From the verse, we know the people of Chorazin didn’t repent, but the people of Tyre would have repented had the same might works been done there. Tyre was notoriously sinful, so the comparison is to shame the folks of Chorzin – they really had a great opportunity to repent, so their choice to remain in sin was more wicked than the folks of Tyre. Yet on Calvinism, God was not given the folks of Chorzin the one and only thing that He knew could enable and cause repentance: irresistible grace. This alone is problematic and seems disingenuous.
But there is another problem with regards to the folks of Tyre. Neither the people of Chorazin and Tyre actually repented. On Calvinism, we could safely conclude neither were given irresistible grace, because had they being given irresistible grace, they would repent. But the verse gives us the counter-fact: the people of Tyre would have repented, given the same might works. So how is it that Tyre would have repented without irresistible grace? On Calvinism, we are left with the contradiction that irresistible grace both is and is not necessary for repentance.

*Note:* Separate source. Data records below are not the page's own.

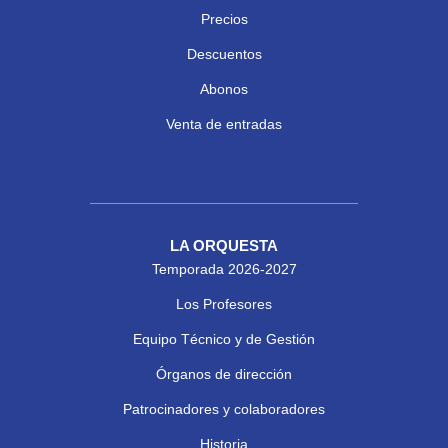
Precios
Descuentos
Abonos
Venta de entradas
LA ORQUESTA
Temporada 2026-2027
Los Profesores
Equipo Técnico y de Gestión
Órganos de dirección
Patrocinadores y colaboradores
Historia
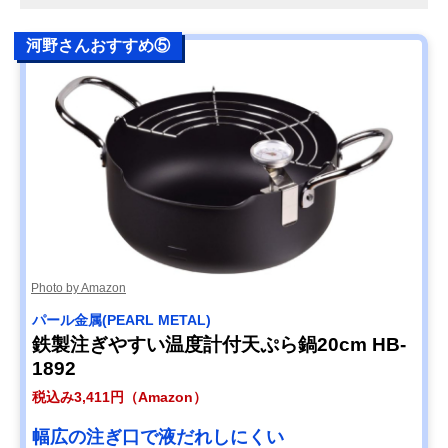
河野さんおすすめ⑤
Photo by Amazon
パール金属(PEARL METAL)
鉄製注ぎやすい温度計付天ぷら鍋20cm HB-
1892
税込み3,411円（Amazon）
幅広の注ぎ口で液だれしにくい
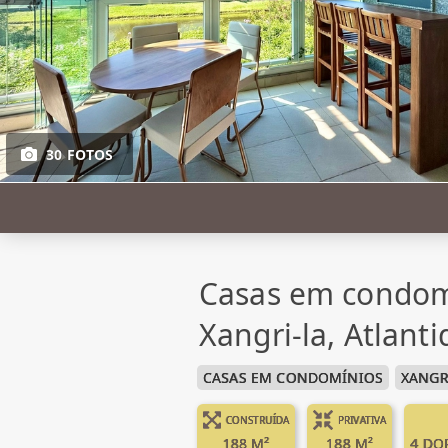
30 FOTOS
Casas em condom
Xangri-la, Atlanti
CASAS EM CONDOMÍNIOS
XANGR
CONSTRUÍDA
PRIVATIVA
188 M²
188 M²
4 DO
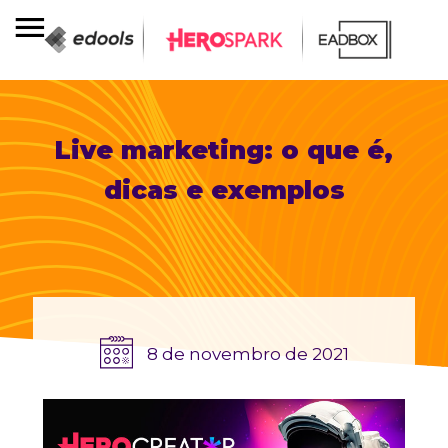
Live marketing: o que é,
dicas e exemplos
8 de novembro de 2021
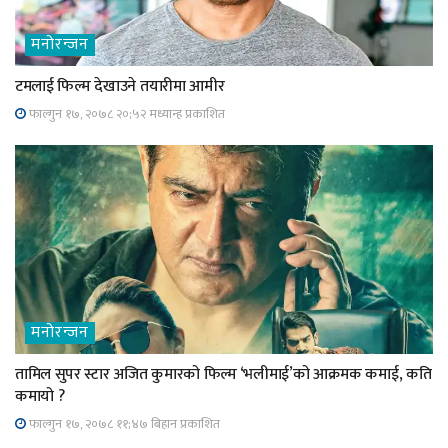
मनोरन्जन
टमलाई फिल्म देखाउने तयारीमा आमीर
फाल्गुन १७, २०७८ २०;५२ मध्यान्ह प्रकाशित
मनोरन्जन
तामिल सुपर स्टार अजित कुमारको फिल्म ‘भलीमाई’को आक्रमक कमाई, कति
कमायो ?
फाल्गुन १७, २०७८ ११;४७ बिहान प्रकाशित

To avoid the problem, some might say the repentance is not true repentance. But Christ preached about true repentance: repent for the Kingdom of God is at hand! He never uses “repentance” as false repentance and He always denounces any outward pretense of conversion and He exposes any self-deception and false assurance. Further, it invalidates (probably inverts) Christ’s main point of saying the folks of Chorazin were worse than the folks of Tyre. It’s better to refuse the Lord’s supper than to partake in pretense, it’s better not to know the way of righteousness than to know it and turn from it and so it’s better to live in open sin than with a false repentance. So if the repentance is a false repentance, the folks of Chorazin are better than the folks of Tyre, because they avoided false repentance. But that’s the opposite of Christ’s point.
The better solution seems to be to deny grace is irresistible and say man has libertarian freedom with respect to resisting God’s grace.

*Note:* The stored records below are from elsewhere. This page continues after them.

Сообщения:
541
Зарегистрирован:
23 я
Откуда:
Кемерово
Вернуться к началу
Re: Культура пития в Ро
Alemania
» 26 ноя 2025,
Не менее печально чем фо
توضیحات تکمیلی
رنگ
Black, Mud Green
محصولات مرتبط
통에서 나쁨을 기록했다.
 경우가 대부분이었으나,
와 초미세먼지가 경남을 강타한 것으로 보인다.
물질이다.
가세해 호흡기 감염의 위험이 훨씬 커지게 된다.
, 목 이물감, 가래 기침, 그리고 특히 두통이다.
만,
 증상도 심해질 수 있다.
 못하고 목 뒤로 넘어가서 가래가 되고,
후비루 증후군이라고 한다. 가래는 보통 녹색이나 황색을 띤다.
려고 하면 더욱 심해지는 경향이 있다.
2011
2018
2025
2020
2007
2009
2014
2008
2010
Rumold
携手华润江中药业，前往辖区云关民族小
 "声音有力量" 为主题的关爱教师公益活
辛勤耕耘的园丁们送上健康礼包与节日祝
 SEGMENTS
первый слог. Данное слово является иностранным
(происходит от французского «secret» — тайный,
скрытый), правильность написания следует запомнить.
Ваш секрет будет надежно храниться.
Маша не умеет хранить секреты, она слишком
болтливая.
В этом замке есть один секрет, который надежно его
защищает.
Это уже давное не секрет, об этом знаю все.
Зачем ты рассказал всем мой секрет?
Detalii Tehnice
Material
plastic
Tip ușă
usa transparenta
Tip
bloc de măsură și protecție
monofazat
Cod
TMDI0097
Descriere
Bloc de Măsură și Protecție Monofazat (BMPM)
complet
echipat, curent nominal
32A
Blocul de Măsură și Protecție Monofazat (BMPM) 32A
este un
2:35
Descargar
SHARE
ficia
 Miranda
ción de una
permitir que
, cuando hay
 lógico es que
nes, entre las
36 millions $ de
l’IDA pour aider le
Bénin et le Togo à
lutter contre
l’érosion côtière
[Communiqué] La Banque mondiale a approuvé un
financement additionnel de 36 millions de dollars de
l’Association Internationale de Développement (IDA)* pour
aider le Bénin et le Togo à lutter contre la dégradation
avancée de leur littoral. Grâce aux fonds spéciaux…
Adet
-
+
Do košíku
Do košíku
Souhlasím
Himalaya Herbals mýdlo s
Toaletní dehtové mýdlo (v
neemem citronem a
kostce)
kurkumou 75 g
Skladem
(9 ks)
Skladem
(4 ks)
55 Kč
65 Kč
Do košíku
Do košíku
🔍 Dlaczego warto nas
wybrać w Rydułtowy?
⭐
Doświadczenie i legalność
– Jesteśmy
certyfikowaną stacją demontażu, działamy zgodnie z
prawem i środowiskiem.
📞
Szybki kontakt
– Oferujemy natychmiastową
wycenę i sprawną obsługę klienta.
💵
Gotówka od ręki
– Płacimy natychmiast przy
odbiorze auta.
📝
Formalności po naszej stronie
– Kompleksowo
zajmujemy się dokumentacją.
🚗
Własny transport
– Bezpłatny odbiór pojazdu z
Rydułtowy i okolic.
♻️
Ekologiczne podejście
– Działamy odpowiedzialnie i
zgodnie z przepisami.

These remarks are certainly interesting and deserving of a response. But before we get into the details, let’s consider the pericope in context and on its own terms:
20 Then he began to denounce the cities where most of his mighty works had been done, because they did not repent. 21 “Woe to you, Chorazin! Woe to you, Bethsaida! For if the mighty works done in you had been done in Tyre and Sidon, they would have repented long ago in sackcloth and ashes. 22 But I tell you, it will be more bearable on the day of judgment for Tyre and Sidon than for you. 23 And you, Capernaum, will you be exalted to heaven? You will be brought down to Hades. For if the mighty works done in you had been done in Sodom, it would have remained until this day. 24 But I tell you that it will be more tolerable on the day of judgment for the land of Sodom than for you.” (Matthew 11:20-24)
We’re told explicitly that Jesus’ purpose in saying these words was to “denounce the cities” because they wouldn’t repent despite having witnessed the many miracles Jesus had performed. They had sufficient evidence, yet they refused to acknowledge Jesus’ authority and they dismissed his call to repentance. Specifically, Jesus’ denunciation takes the form of a comparison with the notoriously depraved ancient cities of Tyre, Sidon, and Sodom.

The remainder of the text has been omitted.